The public enterprises minister Lynne Brown made the announcement on Tuesday. She stated that the nuclear engineering centre will form part of the Eskom Power Plant Engineering Institute (EPPEI) phase two programme.

“I would like to announce today that as part of EPPEI Phase 2 programme, Eskom will establish a specialisation centre focusing on nuclear engineering and technology. The specialisation centre will have a dedicated director and partnership with reputable international universities,” Brown said.

While speaking at a conference hosted in Johannesburg the minster underscored that South Africa only has two options for base load and mid-merit operations to manage electricity system requirements, that being coal and nuclear.

“The decision on which technology to deploy then requires an assessment of lifecycle cost, current and future predicted costs, and COP21 [carbon emission reduction] commitments,” Brown noted.
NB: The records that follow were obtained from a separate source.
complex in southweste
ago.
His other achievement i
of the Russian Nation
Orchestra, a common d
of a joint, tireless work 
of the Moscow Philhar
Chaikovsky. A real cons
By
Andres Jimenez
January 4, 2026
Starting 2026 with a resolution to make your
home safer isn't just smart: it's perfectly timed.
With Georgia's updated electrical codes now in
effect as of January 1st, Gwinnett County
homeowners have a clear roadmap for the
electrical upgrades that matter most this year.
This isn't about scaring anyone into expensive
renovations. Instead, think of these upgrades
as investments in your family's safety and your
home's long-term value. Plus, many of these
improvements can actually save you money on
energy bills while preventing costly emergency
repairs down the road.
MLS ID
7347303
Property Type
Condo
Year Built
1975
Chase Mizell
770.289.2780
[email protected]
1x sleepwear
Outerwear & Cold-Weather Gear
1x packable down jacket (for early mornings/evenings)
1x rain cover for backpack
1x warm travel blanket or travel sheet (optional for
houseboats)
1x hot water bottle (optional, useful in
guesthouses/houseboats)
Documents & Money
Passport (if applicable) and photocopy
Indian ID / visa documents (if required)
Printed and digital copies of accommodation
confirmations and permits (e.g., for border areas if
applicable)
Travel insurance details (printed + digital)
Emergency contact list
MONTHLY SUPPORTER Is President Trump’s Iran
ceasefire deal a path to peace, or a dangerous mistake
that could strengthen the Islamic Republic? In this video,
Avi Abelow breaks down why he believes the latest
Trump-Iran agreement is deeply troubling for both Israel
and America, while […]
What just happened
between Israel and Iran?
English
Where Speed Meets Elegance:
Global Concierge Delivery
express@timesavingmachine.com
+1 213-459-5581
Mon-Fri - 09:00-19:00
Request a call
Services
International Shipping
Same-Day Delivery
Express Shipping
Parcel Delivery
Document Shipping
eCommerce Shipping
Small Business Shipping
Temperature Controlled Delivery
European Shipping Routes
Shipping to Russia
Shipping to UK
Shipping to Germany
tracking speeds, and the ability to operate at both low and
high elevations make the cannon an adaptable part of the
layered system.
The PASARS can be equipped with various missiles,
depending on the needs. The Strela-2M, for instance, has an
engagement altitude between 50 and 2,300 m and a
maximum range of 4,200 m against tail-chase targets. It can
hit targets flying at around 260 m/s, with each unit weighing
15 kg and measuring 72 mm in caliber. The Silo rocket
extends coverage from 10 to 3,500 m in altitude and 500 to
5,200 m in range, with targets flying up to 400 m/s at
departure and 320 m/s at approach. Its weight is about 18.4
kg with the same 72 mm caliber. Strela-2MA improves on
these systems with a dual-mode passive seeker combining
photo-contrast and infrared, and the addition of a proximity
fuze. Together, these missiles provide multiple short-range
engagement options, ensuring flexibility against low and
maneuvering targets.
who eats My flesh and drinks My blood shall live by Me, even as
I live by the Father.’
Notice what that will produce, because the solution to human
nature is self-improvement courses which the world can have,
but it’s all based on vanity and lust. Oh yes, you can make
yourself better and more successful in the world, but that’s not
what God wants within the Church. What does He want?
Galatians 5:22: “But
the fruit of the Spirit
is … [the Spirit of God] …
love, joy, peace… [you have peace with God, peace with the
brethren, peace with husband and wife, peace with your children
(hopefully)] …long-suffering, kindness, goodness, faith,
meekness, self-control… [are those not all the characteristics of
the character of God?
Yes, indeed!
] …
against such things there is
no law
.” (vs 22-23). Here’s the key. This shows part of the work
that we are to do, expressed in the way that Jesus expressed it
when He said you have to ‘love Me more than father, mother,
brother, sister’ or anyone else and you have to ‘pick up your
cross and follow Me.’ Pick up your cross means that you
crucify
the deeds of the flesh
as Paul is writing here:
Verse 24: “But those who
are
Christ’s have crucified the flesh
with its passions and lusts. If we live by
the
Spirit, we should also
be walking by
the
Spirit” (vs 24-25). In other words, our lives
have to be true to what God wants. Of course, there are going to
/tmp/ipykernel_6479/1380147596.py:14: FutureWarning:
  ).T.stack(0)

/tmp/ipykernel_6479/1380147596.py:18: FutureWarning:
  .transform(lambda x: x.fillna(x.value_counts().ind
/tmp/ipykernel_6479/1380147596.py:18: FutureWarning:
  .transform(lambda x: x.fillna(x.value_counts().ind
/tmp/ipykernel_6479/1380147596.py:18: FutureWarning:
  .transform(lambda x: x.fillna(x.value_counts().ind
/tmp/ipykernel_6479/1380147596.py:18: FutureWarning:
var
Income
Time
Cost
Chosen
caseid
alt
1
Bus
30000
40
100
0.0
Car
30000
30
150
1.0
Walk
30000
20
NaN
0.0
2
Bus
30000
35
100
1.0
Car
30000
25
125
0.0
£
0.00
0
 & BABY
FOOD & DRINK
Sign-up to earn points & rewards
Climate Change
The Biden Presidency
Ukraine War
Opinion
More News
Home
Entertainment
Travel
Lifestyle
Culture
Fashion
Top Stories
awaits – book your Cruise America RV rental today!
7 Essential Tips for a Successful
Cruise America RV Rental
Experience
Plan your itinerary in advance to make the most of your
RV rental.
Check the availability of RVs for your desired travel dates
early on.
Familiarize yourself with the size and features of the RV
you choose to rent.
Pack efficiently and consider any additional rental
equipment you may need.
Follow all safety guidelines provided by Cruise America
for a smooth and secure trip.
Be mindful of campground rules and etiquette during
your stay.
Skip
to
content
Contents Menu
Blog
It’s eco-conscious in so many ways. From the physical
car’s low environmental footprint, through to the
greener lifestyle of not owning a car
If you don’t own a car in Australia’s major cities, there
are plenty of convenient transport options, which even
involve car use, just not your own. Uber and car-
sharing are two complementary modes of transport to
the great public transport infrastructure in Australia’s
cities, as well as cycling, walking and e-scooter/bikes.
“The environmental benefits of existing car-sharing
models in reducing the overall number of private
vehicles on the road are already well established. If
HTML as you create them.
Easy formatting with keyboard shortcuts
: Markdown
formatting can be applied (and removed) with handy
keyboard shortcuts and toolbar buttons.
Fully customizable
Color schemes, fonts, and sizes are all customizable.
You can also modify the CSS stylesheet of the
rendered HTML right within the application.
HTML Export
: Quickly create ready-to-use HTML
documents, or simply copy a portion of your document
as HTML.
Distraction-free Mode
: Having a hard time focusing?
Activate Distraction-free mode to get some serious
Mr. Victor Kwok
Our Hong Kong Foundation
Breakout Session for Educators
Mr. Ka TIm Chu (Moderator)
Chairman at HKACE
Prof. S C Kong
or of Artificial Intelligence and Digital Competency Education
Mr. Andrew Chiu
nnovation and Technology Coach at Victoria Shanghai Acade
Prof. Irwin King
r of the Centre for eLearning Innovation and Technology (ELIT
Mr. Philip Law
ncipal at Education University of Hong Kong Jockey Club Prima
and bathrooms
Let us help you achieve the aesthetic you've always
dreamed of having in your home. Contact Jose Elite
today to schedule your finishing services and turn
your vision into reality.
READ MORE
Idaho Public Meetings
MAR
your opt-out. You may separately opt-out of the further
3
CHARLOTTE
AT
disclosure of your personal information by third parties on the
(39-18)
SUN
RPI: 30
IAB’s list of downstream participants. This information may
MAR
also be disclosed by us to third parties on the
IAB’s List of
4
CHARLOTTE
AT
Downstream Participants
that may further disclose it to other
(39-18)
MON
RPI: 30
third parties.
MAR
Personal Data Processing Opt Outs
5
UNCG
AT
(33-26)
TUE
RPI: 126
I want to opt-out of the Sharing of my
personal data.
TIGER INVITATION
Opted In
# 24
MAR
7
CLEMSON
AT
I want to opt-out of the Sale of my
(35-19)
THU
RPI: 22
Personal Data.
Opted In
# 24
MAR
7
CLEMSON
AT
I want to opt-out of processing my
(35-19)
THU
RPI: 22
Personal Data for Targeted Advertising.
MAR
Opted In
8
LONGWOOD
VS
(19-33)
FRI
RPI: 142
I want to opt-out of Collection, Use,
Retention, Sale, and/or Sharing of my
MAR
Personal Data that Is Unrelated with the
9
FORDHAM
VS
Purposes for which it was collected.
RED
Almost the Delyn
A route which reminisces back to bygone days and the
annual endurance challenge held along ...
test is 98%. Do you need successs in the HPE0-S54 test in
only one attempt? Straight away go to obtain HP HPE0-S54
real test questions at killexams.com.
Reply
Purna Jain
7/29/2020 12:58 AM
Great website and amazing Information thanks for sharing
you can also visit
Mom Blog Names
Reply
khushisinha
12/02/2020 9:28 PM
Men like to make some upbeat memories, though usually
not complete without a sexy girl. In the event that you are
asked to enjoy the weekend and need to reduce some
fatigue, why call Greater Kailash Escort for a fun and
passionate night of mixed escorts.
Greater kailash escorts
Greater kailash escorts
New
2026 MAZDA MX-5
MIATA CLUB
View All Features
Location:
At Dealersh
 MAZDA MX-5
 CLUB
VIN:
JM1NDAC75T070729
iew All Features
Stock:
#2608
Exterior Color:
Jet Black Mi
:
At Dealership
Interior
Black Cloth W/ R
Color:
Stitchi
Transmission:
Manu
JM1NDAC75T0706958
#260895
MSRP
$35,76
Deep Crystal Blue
Nuclear engineering centre – timeframe

It is reported that phase 2 of the EPPEI programme, is due to run from 2017 to 2021 and is aimed at funding masters and PhD graduates among others.

Brown conceded that there has been debate on the current and future costs of coal and nuclear.

It is however projected that future cost comparisons will shift in favour of nuclear given increasing coal-fired plant costs associated with more stringent emission limits and the introduction of carbon taxes.

In her address, the minister further highlighted that nuclear offers one of the cheapest sources of electricity, which comes with zero greenhouse gas emissions.

“This requires more research work to quantify and firm up our position that nuclear is [more] favourable than any fossil power generation,” she said.

Investment in energy

According to the gazette, Brown said South Africa has experienced how no investment in energy and electricity infrastructure contributed to influence low growth levels in the economy.

“Taking electricity power to greater number of citizens, across South Africa and our African continent, is indeed critical for economic development…,” she said.